La invención del cero, por ejemplo, se atribuye a un árabe. Mohammed Ibn Ahmad (siglo X), que aconsejaba en su libro Llave de la Ciencia: “Siempre que no haya un número para representar las decenas, póngase un pequeño círculo para ocupar el lugar”.
Los árabes contribuyeron poderosamente al progreso de la Aritmética, del Álgebra, de la Astronomía, e inventaron la Trigonometría plana y la Trigonometría esférica.
Es difícil valorar adecuadamente lo que nuestra civilización debe a los árabes en los amplios dominios del progreso científico.
Y no puedo dejar de recordar aquí un notable pasaje del extraordinario libro “El hombre que Calculaba”, de Malba Tahan:
«E indicando una pequeña higuera que se alzaba a poca distancia, prosiguió:
—Aquel árbol, por ejemplo, tiene doscientos ochenta y ocho ramas. Sabiendo que cada rama tiene por término medio trescientas cuarenta y siete hojas, es fácil concluir que aquel árbol tiene un total de noventa y ocho mil quinientas cuarenta y ocho hojas. ¿Será cierto, amigo mío?».
El Calculador efectuó, en este caso mentalmente, el producto de 284 por 347. Esta operación, empero, se tendría por algo muy simple ante los cálculos prodigiosos que efectúan los calculadores famosos.
El americano Arthur Griffith, nacido en el Estado de Indiana, efectuaba mentalmente en veinte segundos, la multiplicación de dos números cualesquiera, de nueve cifras cada uno.
En este tipo de cálculo, hay que recordar a un alemán: Zacarías Dase, que inició a los quince años la brillante carrera de calculador.

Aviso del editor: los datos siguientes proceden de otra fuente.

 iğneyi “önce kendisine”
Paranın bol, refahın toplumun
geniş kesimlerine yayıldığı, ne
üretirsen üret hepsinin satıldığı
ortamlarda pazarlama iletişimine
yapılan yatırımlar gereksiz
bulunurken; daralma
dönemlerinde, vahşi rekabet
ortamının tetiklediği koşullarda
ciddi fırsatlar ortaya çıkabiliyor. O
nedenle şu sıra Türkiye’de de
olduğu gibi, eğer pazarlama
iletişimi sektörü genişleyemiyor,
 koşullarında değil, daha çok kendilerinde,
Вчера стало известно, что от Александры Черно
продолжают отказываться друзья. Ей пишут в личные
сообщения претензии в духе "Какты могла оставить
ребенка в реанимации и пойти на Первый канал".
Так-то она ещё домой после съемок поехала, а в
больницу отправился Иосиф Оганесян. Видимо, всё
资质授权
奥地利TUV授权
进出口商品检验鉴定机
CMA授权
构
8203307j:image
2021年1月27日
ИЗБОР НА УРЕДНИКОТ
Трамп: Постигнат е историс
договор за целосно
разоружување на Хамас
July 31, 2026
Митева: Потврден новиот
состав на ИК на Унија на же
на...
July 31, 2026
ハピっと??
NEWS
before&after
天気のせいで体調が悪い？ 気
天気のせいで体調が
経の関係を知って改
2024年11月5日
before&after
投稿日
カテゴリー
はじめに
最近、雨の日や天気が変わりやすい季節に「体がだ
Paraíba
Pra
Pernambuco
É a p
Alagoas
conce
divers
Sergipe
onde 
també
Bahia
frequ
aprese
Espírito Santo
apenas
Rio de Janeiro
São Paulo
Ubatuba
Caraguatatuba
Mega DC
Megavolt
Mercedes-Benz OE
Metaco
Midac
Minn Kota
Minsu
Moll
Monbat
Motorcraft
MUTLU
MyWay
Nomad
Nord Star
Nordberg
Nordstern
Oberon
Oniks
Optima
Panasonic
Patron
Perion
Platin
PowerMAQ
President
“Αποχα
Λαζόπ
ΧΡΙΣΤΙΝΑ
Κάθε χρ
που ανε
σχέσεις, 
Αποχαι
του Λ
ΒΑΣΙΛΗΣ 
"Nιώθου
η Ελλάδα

Dase superó los mayores prodigios operando con números astronómicos. Los calculadores más hábiles no multiplican en general factores que presenten más de treinta cifras, pero Dase rebasaba este número.
En el siglo XVII, el inglés Jadedish Buxton consiguió efectuar una multiplicación en la que figuraban 42 cifras en cada uno de los factores. Esta proeza era considerada insuperable. Dase, sin embargo, determinaba mentalmente el producto exacto de dos factores con 100 cifras cada uno.

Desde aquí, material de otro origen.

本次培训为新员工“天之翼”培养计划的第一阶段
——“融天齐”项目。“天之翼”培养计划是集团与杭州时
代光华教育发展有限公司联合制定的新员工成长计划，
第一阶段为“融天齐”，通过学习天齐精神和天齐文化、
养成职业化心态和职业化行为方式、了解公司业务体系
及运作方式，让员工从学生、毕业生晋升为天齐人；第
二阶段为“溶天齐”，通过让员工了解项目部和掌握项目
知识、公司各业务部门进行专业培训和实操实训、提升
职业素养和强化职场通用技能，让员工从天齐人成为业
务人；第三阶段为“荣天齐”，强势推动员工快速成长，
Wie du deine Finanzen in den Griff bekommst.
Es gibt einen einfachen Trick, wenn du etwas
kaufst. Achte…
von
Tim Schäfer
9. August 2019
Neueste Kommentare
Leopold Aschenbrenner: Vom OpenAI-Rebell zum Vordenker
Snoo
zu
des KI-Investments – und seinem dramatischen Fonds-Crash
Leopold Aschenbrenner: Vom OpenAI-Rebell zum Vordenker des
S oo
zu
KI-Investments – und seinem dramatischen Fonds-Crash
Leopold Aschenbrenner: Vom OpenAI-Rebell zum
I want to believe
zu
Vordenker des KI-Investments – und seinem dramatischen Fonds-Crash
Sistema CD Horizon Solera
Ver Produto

Para la extracción de la raíz cuadrada de un número de 80 a 100 cifras, necesitaba solo 42 minutos; y esta complicada operación la efectuaba mentalmente del principio al fin. Dase aplicó su prodigiosa habilidad de calculador a la continuación de los trabajos sobre las tablas de números primos de Burckhard para los números comprendidos entre 7.000.000 y 10.000.000.
Es curioso constatar que los conocimientos de Dase se limitaban solamente a las reglas del cálculo. En lo demás, su ignorancia era lamentable. Y esta circunstancia se repite, por lo general, en muchos de los casos de calculadores prodigiosos que han existido.